On Aug 25, 2009, at 11:36 AM, Christopher Barker wrote:

> Dag Sverre Seljebotn wrote:
>>>> (Well, at least two people (myself and Robert) has opposed this  
>>>> being
>>>> the default (and not for reasons of backwards compatability!), so I
>>>> don't think we're at the stage where we can discuss deprecation  
>>>> just yet
>>>> :-))
>
> My point was that IF any backward incompatible changes were made,  
> there
> should be a reasonable deprecation procedure. Whether the change  
> should
> be made or not I'll leave to others -- what seems obvious to me could
> well be a function of my very limited use of Cython so far.
>
> What I do know is that the current behavior is a surprise to  
> newbies --
> a bit more documentation may be all we need.

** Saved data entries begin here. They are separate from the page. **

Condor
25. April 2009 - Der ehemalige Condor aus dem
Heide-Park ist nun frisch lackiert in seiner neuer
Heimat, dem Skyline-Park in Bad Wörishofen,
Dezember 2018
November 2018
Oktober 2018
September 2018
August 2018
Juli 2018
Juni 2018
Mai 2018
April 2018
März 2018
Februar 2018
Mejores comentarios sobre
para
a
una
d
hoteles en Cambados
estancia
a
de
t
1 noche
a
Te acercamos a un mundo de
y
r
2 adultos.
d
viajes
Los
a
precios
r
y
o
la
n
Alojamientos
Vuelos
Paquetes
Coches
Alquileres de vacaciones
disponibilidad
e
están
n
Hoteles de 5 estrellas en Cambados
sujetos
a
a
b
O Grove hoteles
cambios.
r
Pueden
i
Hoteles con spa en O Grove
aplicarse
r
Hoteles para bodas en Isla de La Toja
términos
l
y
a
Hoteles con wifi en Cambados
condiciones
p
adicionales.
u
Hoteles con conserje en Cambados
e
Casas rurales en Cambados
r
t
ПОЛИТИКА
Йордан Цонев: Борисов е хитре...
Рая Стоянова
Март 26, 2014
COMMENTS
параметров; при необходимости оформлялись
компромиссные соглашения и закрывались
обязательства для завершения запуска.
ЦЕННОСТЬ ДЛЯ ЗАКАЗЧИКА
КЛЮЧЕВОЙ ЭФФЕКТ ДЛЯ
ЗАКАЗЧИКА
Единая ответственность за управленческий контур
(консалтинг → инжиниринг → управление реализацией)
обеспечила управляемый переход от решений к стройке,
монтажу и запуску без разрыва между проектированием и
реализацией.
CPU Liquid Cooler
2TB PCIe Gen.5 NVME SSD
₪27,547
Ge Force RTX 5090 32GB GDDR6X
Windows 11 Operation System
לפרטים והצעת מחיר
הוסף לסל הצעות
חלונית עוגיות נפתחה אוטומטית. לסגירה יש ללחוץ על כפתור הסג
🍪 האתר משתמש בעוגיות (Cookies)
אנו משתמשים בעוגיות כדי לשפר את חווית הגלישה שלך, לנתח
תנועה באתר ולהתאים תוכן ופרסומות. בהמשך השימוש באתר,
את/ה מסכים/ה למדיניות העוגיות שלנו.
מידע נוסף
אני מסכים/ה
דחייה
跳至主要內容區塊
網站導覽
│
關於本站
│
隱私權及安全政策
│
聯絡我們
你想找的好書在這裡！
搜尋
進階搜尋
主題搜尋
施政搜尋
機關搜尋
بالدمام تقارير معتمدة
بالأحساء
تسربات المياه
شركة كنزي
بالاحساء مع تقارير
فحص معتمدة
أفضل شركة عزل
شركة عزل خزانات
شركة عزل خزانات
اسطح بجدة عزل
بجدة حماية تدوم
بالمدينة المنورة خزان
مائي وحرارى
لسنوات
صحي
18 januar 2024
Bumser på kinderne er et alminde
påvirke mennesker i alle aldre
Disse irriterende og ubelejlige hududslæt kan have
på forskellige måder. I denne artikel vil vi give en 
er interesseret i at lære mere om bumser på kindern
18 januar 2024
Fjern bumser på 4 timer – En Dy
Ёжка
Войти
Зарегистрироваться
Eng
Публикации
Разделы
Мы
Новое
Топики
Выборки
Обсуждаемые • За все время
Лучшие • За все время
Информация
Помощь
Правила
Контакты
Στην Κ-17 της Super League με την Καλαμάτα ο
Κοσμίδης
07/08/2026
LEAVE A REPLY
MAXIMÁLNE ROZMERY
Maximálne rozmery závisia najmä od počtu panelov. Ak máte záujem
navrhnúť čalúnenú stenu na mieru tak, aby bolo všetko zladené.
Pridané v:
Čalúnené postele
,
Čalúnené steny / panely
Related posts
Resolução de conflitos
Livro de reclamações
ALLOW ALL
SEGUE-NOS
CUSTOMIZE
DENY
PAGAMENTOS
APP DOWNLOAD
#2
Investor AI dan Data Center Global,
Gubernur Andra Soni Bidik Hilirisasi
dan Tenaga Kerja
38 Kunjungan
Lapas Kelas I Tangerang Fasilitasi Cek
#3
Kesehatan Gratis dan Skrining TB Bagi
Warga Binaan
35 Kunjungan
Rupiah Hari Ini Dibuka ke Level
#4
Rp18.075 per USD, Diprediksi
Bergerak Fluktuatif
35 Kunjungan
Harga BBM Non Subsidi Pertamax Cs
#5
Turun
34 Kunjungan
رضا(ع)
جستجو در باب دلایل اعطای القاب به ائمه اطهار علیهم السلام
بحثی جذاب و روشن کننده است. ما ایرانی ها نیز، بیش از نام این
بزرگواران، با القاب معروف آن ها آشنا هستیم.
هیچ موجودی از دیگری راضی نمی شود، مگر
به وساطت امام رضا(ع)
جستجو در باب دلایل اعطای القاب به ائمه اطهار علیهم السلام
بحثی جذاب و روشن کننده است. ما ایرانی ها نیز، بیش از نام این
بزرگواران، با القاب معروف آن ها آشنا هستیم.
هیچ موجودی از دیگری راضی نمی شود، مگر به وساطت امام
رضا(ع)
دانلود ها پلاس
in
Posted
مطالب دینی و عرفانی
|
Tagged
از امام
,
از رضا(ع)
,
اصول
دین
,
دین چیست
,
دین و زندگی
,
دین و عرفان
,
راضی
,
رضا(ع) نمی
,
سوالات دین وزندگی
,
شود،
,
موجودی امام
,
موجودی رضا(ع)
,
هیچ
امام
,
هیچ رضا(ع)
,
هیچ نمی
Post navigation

Yes, thanks! Maybe there should even be a "common pitfalls" page for  
newbies.

I would be in favor of adding a compiler directive for this behavior,  
so that people who wanted "not None" everywhere could just stick it  
in one spot.

>>> If a faster "nonecheck" was added
>>> then "not None" would be a really redundant part of the language.
>
> Is that possible (well, not "faster", but fast enough not to  
> notice). My
> understanding of nonecheck is that a check has to be done on every
> object access (Or index, or...). In a tight loop that indexes  
> through a
> numpy array and does very little, that just doesn't seem practical. Or
> could you put the check outside the loop, but not at the beginning of
> the function?

With control flow analysis, one could statically eliminate almost all  
checks (in this example, if the argument were never assigned to, it  
would probably only need to be checked on the first access).